- _Exercise materials_:

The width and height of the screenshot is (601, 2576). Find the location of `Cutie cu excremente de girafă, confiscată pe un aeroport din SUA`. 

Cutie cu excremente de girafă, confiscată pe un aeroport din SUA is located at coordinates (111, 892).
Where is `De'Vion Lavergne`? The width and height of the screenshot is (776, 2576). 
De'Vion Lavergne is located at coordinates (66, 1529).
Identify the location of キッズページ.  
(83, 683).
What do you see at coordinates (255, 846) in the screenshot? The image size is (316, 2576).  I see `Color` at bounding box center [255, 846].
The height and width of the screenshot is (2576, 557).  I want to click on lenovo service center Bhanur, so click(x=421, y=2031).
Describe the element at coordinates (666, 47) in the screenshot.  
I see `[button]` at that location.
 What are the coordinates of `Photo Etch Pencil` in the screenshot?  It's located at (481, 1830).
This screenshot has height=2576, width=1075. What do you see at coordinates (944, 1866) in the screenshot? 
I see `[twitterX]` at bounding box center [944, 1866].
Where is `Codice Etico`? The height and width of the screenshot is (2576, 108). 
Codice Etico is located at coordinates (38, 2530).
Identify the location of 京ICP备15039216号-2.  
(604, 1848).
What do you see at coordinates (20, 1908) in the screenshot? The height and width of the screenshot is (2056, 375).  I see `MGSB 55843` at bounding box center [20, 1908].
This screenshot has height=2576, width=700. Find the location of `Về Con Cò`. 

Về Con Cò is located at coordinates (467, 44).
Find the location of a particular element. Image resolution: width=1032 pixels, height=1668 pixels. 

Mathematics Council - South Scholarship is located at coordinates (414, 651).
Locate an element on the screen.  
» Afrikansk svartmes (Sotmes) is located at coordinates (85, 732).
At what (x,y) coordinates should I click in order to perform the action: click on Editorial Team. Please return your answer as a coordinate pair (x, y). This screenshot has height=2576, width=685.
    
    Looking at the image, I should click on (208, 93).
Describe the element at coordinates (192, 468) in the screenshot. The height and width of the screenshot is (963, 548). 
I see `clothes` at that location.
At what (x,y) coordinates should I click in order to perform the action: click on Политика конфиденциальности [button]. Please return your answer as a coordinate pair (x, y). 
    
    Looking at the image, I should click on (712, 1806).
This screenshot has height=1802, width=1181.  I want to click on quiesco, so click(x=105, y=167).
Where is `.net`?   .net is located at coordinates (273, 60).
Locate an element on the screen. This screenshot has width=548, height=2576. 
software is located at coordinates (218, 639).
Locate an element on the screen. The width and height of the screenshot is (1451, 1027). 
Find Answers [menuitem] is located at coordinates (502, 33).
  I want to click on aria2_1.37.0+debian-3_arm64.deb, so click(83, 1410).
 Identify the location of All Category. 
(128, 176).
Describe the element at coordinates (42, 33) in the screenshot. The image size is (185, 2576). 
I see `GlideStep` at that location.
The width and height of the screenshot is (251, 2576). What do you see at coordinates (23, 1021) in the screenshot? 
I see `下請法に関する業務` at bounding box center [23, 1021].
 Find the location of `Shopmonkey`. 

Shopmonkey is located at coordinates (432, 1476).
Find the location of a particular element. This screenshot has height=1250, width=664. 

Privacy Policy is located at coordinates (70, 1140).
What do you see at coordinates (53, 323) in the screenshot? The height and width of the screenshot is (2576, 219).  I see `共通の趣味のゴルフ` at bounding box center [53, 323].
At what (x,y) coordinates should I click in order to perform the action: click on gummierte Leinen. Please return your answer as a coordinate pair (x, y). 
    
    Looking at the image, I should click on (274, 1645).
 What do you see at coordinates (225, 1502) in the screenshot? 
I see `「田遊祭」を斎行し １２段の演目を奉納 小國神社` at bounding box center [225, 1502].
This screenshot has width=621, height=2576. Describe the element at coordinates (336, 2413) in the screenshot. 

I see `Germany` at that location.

- _Aim of the exercise_: Output the listing above in full. Every line must match.

- _Answer area_:
The width and height of the screenshot is (601, 2576). Find the location of `Cutie cu excremente de girafă, confiscată pe un aeroport din SUA`. 

Cutie cu excremente de girafă, confiscată pe un aeroport din SUA is located at coordinates (111, 892).
Where is `De'Vion Lavergne`? The width and height of the screenshot is (776, 2576). 
De'Vion Lavergne is located at coordinates (66, 1529).
Identify the location of キッズページ.  
(83, 683).
What do you see at coordinates (255, 846) in the screenshot? The image size is (316, 2576).  I see `Color` at bounding box center [255, 846].
The height and width of the screenshot is (2576, 557).  I want to click on lenovo service center Bhanur, so click(x=421, y=2031).
Describe the element at coordinates (666, 47) in the screenshot.  
I see `[button]` at that location.
 What are the coordinates of `Photo Etch Pencil` in the screenshot?  It's located at (481, 1830).
This screenshot has height=2576, width=1075. What do you see at coordinates (944, 1866) in the screenshot? 
I see `[twitterX]` at bounding box center [944, 1866].
Where is `Codice Etico`? The height and width of the screenshot is (2576, 108). 
Codice Etico is located at coordinates (38, 2530).
Identify the location of 京ICP备15039216号-2.  
(604, 1848).
What do you see at coordinates (20, 1908) in the screenshot? The height and width of the screenshot is (2056, 375).  I see `MGSB 55843` at bounding box center [20, 1908].
This screenshot has height=2576, width=700. Find the location of `Về Con Cò`. 

Về Con Cò is located at coordinates (467, 44).
Find the location of a particular element. Image resolution: width=1032 pixels, height=1668 pixels. 

Mathematics Council - South Scholarship is located at coordinates (414, 651).
Locate an element on the screen.  
» Afrikansk svartmes (Sotmes) is located at coordinates (85, 732).
At what (x,y) coordinates should I click in order to perform the action: click on Editorial Team. Please return your answer as a coordinate pair (x, y). This screenshot has height=2576, width=685.
    
    Looking at the image, I should click on (208, 93).
Describe the element at coordinates (192, 468) in the screenshot. The height and width of the screenshot is (963, 548). 
I see `clothes` at that location.
At what (x,y) coordinates should I click in order to perform the action: click on Политика конфиденциальности [button]. Please return your answer as a coordinate pair (x, y). 
    
    Looking at the image, I should click on (712, 1806).
This screenshot has height=1802, width=1181.  I want to click on quiesco, so click(x=105, y=167).
Where is `.net`?   .net is located at coordinates (273, 60).
Locate an element on the screen. This screenshot has width=548, height=2576. 
software is located at coordinates (218, 639).
Locate an element on the screen. The width and height of the screenshot is (1451, 1027). 
Find Answers [menuitem] is located at coordinates (502, 33).
  I want to click on aria2_1.37.0+debian-3_arm64.deb, so click(83, 1410).
 Identify the location of All Category. 
(128, 176).
Describe the element at coordinates (42, 33) in the screenshot. The image size is (185, 2576). 
I see `GlideStep` at that location.
The width and height of the screenshot is (251, 2576). What do you see at coordinates (23, 1021) in the screenshot? 
I see `下請法に関する業務` at bounding box center [23, 1021].
 Find the location of `Shopmonkey`. 

Shopmonkey is located at coordinates (432, 1476).
Find the location of a particular element. This screenshot has height=1250, width=664. 

Privacy Policy is located at coordinates (70, 1140).
What do you see at coordinates (53, 323) in the screenshot? The height and width of the screenshot is (2576, 219).  I see `共通の趣味のゴルフ` at bounding box center [53, 323].
At what (x,y) coordinates should I click in order to perform the action: click on gummierte Leinen. Please return your answer as a coordinate pair (x, y). 
    
    Looking at the image, I should click on (274, 1645).
 What do you see at coordinates (225, 1502) in the screenshot? 
I see `「田遊祭」を斎行し １２段の演目を奉納 小國神社` at bounding box center [225, 1502].
This screenshot has width=621, height=2576. Describe the element at coordinates (336, 2413) in the screenshot. 

I see `Germany` at that location.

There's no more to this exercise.